PROBLEM DETAILS ::
Start with the first line of the records below. Output each line exactly, ending with the one that contains "Image resolution: width=1497".

(Saved entries)
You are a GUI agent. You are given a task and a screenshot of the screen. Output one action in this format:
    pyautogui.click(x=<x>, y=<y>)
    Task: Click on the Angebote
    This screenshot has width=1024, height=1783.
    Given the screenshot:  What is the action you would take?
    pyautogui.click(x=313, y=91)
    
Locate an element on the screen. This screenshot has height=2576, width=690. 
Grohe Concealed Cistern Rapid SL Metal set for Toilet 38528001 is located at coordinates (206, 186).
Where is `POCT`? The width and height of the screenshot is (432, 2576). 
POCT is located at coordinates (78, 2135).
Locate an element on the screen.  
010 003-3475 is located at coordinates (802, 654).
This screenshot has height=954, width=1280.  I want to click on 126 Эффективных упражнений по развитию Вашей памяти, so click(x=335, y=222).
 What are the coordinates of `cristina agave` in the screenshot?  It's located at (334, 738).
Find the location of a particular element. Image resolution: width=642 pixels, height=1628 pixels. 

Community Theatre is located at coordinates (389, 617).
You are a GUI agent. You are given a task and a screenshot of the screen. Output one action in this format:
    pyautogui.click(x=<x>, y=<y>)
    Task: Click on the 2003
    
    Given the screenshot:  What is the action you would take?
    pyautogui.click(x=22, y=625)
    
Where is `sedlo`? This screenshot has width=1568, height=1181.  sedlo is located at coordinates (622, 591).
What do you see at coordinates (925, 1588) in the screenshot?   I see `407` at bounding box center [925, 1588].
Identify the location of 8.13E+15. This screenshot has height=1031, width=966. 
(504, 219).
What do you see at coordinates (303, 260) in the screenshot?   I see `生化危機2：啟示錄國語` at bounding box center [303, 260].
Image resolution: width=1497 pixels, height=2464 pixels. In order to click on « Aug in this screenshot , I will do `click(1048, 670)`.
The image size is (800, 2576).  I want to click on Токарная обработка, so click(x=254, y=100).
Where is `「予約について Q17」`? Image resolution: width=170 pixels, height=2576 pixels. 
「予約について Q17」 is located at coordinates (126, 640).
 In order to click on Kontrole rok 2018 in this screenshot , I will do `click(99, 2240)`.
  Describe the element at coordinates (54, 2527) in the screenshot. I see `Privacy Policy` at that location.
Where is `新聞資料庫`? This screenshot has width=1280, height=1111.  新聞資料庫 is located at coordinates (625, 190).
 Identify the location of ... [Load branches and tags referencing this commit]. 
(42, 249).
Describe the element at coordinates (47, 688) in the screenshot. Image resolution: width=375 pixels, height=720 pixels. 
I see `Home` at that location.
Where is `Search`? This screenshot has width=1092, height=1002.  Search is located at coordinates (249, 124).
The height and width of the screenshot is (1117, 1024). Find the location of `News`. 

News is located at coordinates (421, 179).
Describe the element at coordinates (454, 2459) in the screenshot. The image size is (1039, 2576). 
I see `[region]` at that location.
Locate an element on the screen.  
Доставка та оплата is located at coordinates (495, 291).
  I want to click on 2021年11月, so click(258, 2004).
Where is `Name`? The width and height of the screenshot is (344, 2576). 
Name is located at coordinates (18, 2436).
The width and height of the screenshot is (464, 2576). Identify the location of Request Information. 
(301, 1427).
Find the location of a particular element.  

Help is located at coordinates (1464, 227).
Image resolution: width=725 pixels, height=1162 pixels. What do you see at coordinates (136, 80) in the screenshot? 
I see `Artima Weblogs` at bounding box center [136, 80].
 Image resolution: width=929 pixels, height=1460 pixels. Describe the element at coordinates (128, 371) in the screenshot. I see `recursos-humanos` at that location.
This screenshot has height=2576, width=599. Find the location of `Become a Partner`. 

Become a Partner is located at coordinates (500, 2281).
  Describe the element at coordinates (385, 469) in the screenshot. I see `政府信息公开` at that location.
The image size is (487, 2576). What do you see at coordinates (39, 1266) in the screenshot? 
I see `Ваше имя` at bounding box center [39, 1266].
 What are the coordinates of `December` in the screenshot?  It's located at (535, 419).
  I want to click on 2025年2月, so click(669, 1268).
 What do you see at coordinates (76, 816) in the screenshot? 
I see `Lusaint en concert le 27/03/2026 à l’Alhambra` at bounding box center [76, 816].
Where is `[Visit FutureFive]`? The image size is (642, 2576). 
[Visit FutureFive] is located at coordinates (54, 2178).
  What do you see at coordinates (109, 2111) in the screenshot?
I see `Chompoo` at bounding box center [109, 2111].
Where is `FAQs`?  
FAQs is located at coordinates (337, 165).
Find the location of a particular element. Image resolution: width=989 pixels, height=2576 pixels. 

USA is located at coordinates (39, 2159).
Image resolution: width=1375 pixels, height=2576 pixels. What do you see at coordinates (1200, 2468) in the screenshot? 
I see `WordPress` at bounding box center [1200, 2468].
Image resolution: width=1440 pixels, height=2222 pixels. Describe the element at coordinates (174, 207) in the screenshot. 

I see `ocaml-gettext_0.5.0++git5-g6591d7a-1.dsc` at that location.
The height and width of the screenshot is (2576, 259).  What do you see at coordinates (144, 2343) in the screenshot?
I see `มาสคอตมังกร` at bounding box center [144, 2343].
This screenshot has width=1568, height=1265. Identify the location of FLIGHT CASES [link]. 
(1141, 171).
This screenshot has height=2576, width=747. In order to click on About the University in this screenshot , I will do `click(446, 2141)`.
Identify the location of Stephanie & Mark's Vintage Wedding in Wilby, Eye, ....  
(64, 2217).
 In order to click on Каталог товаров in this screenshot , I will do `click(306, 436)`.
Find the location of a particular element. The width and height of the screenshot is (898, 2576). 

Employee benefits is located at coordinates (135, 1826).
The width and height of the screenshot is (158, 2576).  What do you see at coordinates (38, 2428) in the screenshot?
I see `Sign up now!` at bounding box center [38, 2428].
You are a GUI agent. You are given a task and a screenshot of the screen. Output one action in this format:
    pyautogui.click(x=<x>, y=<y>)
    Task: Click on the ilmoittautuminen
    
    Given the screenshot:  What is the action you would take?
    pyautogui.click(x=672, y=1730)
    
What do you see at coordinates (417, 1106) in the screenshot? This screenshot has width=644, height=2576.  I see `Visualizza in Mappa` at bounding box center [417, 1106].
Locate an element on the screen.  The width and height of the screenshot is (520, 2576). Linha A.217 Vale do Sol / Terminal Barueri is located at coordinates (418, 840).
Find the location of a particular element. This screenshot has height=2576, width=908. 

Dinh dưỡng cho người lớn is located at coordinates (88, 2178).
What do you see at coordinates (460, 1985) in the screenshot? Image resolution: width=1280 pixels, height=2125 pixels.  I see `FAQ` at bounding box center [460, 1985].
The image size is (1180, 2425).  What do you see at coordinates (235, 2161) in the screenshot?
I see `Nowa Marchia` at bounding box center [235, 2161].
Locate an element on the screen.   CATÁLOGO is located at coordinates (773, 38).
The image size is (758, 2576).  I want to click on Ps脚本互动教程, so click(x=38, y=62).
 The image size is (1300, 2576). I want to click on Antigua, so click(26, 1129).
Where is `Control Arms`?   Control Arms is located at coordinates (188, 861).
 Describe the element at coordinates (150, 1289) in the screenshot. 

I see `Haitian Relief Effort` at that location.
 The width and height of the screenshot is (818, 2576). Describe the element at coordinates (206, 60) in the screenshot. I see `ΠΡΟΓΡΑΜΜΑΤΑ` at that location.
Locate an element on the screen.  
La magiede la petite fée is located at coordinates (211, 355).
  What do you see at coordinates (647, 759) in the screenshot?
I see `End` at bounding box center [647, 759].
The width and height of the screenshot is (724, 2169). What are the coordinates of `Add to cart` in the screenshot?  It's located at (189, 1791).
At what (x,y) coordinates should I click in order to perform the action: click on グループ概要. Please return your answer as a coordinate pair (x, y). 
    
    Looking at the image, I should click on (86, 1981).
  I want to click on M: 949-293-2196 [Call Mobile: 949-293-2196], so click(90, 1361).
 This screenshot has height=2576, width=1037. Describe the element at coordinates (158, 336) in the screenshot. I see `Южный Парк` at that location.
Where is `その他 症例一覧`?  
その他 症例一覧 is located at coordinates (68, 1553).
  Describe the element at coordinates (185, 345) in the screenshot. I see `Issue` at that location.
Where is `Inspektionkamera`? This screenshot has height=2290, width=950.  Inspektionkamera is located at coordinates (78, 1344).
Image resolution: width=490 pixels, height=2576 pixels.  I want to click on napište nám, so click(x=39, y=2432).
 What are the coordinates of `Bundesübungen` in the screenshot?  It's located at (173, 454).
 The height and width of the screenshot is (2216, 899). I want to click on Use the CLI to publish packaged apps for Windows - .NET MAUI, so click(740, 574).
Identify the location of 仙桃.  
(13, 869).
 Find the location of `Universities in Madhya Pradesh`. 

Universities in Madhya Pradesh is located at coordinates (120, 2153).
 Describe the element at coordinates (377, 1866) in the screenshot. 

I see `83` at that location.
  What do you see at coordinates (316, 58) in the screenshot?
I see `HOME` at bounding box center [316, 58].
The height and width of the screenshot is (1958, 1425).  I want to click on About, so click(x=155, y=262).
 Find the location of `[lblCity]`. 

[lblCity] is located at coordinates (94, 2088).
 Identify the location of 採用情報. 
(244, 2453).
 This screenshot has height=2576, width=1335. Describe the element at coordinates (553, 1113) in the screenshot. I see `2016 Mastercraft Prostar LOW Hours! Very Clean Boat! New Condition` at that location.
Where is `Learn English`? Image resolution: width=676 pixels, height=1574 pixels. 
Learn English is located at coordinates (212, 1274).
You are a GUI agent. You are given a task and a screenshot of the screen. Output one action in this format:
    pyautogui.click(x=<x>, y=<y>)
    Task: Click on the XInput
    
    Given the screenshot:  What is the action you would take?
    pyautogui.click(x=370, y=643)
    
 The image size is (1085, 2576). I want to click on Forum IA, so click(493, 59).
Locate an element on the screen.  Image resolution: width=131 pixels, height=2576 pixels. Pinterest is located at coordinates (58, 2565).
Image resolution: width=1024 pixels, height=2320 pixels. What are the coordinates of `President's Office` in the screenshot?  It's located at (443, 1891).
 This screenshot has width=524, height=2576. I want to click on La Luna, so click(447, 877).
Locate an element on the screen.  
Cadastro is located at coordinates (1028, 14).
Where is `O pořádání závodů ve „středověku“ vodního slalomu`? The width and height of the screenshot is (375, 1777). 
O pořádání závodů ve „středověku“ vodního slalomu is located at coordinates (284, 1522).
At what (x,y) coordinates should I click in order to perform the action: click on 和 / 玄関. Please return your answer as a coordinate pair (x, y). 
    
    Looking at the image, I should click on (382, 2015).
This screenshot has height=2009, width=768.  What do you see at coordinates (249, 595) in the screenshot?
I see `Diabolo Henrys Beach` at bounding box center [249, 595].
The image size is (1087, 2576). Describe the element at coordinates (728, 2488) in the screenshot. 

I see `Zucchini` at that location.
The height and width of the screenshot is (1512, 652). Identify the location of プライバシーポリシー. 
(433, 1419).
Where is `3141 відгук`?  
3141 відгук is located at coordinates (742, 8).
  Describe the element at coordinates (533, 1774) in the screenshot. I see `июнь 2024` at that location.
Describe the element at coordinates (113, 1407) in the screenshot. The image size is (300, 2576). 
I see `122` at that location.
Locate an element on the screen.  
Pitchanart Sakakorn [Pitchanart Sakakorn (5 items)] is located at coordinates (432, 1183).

SOLUTION FOR THIS PROBLEM ::
You are a GUI agent. You are given a task and a screenshot of the screen. Output one action in this format:
    pyautogui.click(x=<x>, y=<y>)
    Task: Click on the Angebote
    This screenshot has width=1024, height=1783.
    Given the screenshot:  What is the action you would take?
    pyautogui.click(x=313, y=91)
    
Locate an element on the screen. This screenshot has height=2576, width=690. 
Grohe Concealed Cistern Rapid SL Metal set for Toilet 38528001 is located at coordinates (206, 186).
Where is `POCT`? The width and height of the screenshot is (432, 2576). 
POCT is located at coordinates (78, 2135).
Locate an element on the screen.  
010 003-3475 is located at coordinates (802, 654).
This screenshot has height=954, width=1280.  I want to click on 126 Эффективных упражнений по развитию Вашей памяти, so click(x=335, y=222).
 What are the coordinates of `cristina agave` in the screenshot?  It's located at (334, 738).
Find the location of a particular element. Image resolution: width=642 pixels, height=1628 pixels. 

Community Theatre is located at coordinates (389, 617).
You are a GUI agent. You are given a task and a screenshot of the screen. Output one action in this format:
    pyautogui.click(x=<x>, y=<y>)
    Task: Click on the 2003
    
    Given the screenshot:  What is the action you would take?
    pyautogui.click(x=22, y=625)
    
Where is `sedlo`? This screenshot has width=1568, height=1181.  sedlo is located at coordinates (622, 591).
What do you see at coordinates (925, 1588) in the screenshot?   I see `407` at bounding box center [925, 1588].
Identify the location of 8.13E+15. This screenshot has height=1031, width=966. 
(504, 219).
What do you see at coordinates (303, 260) in the screenshot?   I see `生化危機2：啟示錄國語` at bounding box center [303, 260].
Image resolution: width=1497 pixels, height=2464 pixels. In order to click on « Aug in this screenshot , I will do `click(1048, 670)`.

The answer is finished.